Ali Eslami and Danilo Rezende at DeepMind developed an unsupervised model to derive 3D structures from 2D images of them via probabilistic inference ("Unsupervised Learning of 3D Structure from Images", 2016). Based on that work, in June 2018 they introduced a whole new paradism: the Generative Query Network (GQN). The goal was to have a neural network learn the layout of a room after observing it from different perspectives, and then have it display the scene viewed from a novel perspective. The system was a combination of a representation network (that learns a description of the scene, counting, localizing and classifying objects) and a generation network (that produces a new description of the scene).

Understanding what is going on in a visual scene implies recognizing the various objects and their spatial relations (usually represented in a "scene graph"). Roei Herzig and Moshiko Raboh at Tel Aviv University used a new method, "architectural invariance", to create such scene graph ("Mapping Images to Scene Graphs with Permutation-Invariant Structured Prediction", 2018). The concept of "architectural invariance" was introduced by Ruslan Salakhutdinov's student Manzil Zaheer at Carnegie Mellon University in collaboration with Alexander Smola's team at Amazon's labs in Palo Alto as they developed a deep network that could operate on generic sets, not just vectors of fixed dimensions ("Deep sets", 2017).

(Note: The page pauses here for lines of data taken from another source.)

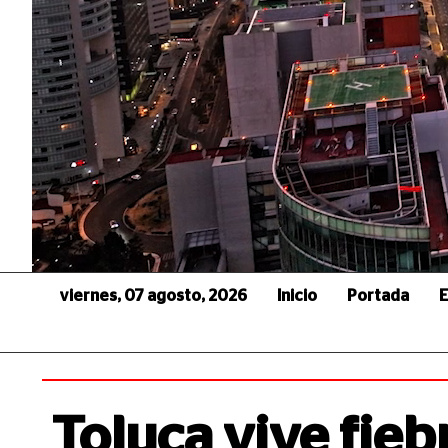
viernes, 07 agosto, 2026
Inicio
Portada
E
Toluca vive fieb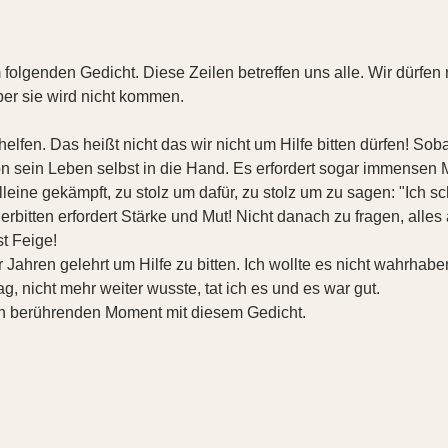
folgenden Gedicht. Diese Zeilen betreffen uns alle. Wir dürfen n
ber sie wird nicht kommen.
elfen. Das heißt nicht das wir nicht um Hilfe bitten dürfen! Sob
 sein Leben selbst in die Hand. Es erfordert sogar immensen M
lleine gekämpft, zu stolz um dafür, zu stolz um zu sagen: "Ich sch
 erbitten erfordert Stärke und Mut! Nicht danach zu fragen, alles 
st Feige!
 Jahren gelehrt um Hilfe zu bitten. Ich wollte es nicht wahrhaben
g, nicht mehr weiter wusste, tat ich es und es war gut.
n berührenden Moment mit diesem Gedicht.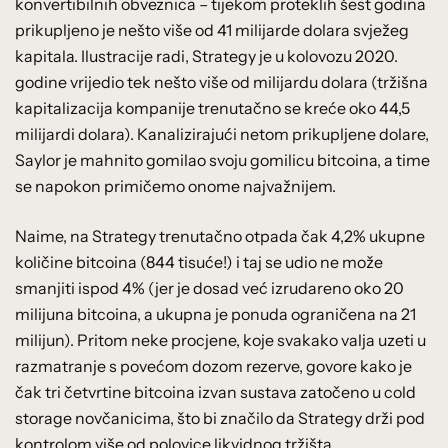
konvertibilnih obveznica – tijekom proteklih šest godina
prikupljeno je nešto više od 41 milijarde dolara svježeg
kapitala. Ilustracije radi, Strategy je u kolovozu 2020.
godine vrijedio tek nešto više od milijardu dolara (tržišna
kapitalizacija kompanije trenutačno se kreće oko 44,5
milijardi dolara). Kanalizirajući netom prikupljene dolare,
Saylor je mahnito gomilao svoju gomilicu bitcoina, a time
se napokon primičemo onome najvažnijem.
Naime, na Strategy trenutačno otpada čak 4,2% ukupne
količine bitcoina (844 tisuće!) i taj se udio ne može
smanjiti ispod 4% (jer je dosad već izrudareno oko 20
milijuna bitcoina, a ukupna je ponuda ograničena na 21
milijun). Pritom neke procjene, koje svakako valja uzeti u
razmatranje s povećom dozom rezerve, govore kako je
čak tri četvrtine bitcoina izvan sustava zatočeno u cold
storage novčanicima, što bi značilo da Strategy drži pod
kontrolom više od polovice likvidnog tržišta.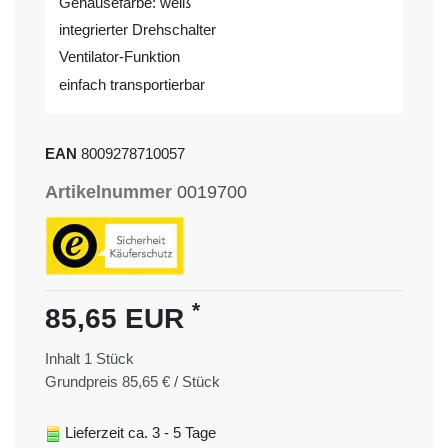
Gehäusefarbe: weiß
integrierter Drehschalter
Ventilator-Funktion
einfach transportierbar
EAN
8009278710057
Artikelnummer
0019700
*
85,65 EUR
Inhalt
1
Stück
Grundpreis
85,65 € / Stück
Lieferzeit ca. 3 - 5 Tage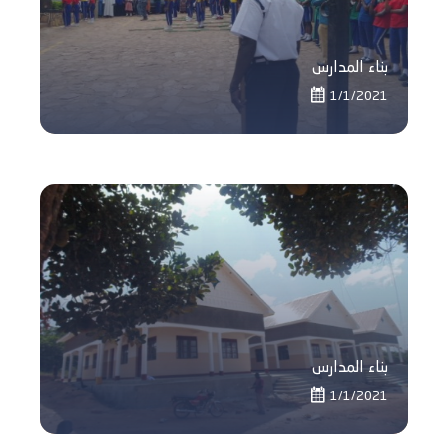
بناء المدارس
1/1/2021
بناء المدارس
1/1/2021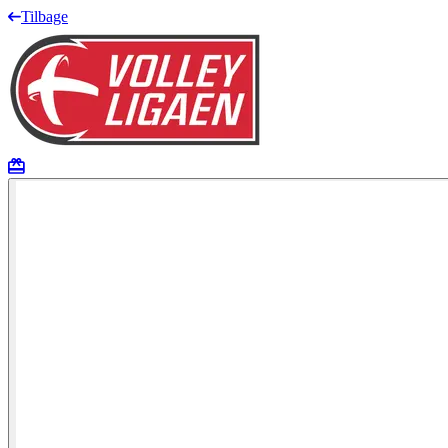
Tilbage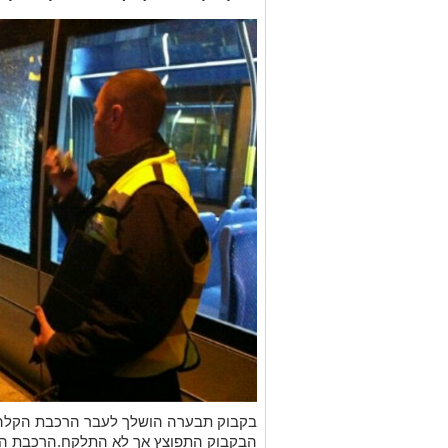
בקבוק תבערה הושלך לעבר הרכבת הקלה, 
הבקבוק התפוצץ אך לא התלקח.הרכבת ה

Some tried to bridge the world of deep learning with the world of variational inference. A multi-layer neural network is a kind of step-by-step procedure, although each step (each layer) is a complicated one. Each successive layer of the network learns some more and more complex or abstract feature. However, this process of discrete steps is not well-suited for processing continuous processes. How closely a neural network models the continuity of reality ends up depending on how many layers it has: adding more layers, in general, can increase the granularity of the model. But each layer adds a computational cost. Yiping Lu at Peking University showed that Kaiming He's ResNet, Xingcheng Zhang's and Zhizhong Li's PolyNet at the Chinese University of Hong Kong (2017), Gustav Larsson's FractalNet at the University of Chicago (2017), a very deep architecture with no residuals, and Aidan Gomez's Reversible Residual Network (RevNet) of 2017, a variant of ResNet, can be interpreted as different kinds of numerical discretizations of differential equations ("Beyond Finite Layer Neural Networks - Bridging Deep Architectures and Numerical Differential Equations", 2017). At the same time, Lars Ruthotto of Emory University and Eldad Haber of the University of British Columbia in Canada viewed deep learning as the problem of estimating the parameters of a system of nonlinear equations and expressed its computations in terms of ordinary differential equations ("Stable Architectures for Deep Neural Networks", 2017). In other words, deep learning can be reduced to the (discrete) method for approximating and solving (continuous) differential equations that the 18th century Swiss mathematician Leonhard Euler described in his book "Institutionum Calculi Integralis" (1770). Building upon these intuitions, David Duvenaud at the University of Toronto proposed a new way to implement neurocomputation without using layers, a way to summarize its computation as differential equations with no concept of layer ("Neural Ordinary Differential Equations", 2018).